● Task goal: Write out the entries below once more, exactly, with the pictures left out.

Saved data entries

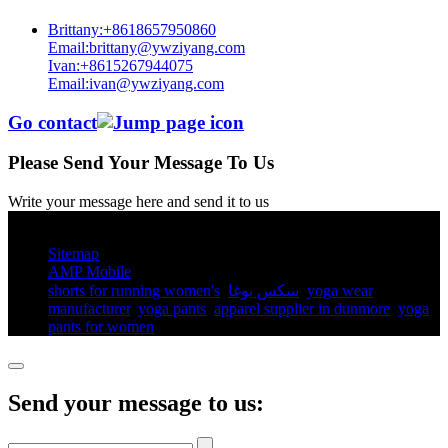
Brittany:+8618657950860
Email:brittany@ywziyang.com
Ivan:+8615267944075
Email:ivan@ywziyang.com
Go contact
Please Send Your Message To Us
Write your message here and send it to us
© Copyright - 2010-2025 : All Rights Reserved.
Sitemap
AMP Mobile
shorts for running women's​
,
سكس يوغا
,
yoga wear
manufacturer
,
yoga pants​
,
apparel supplier in dunmore
,
yoga
pants for women​
,
Send your message to us:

● Reply to the exercise:
Brittany:+8618657950860
Email:brittany@ywziyang.com
Ivan:+8615267944075
Email:ivan@ywziyang.com
Go contact
Please Send Your Message To Us
Write your message here and send it to us
© Copyright - 2010-2025 : All Rights Reserved.
Sitemap
AMP Mobile
shorts for running women's​
,
سكس يوغا
,
yoga wear
manufacturer
,
yoga pants​
,
apparel supplier in dunmore
,
yoga
pants for women​
,
Send your message to us:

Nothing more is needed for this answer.